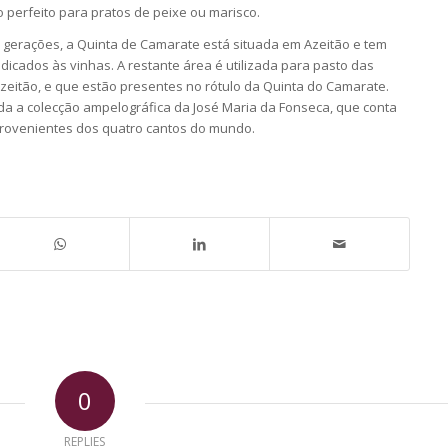
perfeito para pratos de peixe ou marisco.
s gerações, a Quinta de Camarate está situada em Azeitão e tem
dicados às vinhas. A restante área é utilizada para pasto das
zeitão, e que estão presentes no rótulo da Quinta do Camarate.
a a colecção ampelográfica da José Maria da Fonseca, que conta
provenientes dos quatro cantos do mundo.
0
REPLIES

(WHAT IS BEING ASKED) Pictures in the records above should not be copied. Repeat everything else exactly.

(EXERCISE SOLUTION)
perfeito para pratos de peixe ou marisco.
s gerações, a Quinta de Camarate está situada em Azeitão e tem
dicados às vinhas. A restante área é utilizada para pasto das
zeitão, e que estão presentes no rótulo da Quinta do Camarate.
a a colecção ampelográfica da José Maria da Fonseca, que conta
provenientes dos quatro cantos do mundo.
0
REPLIES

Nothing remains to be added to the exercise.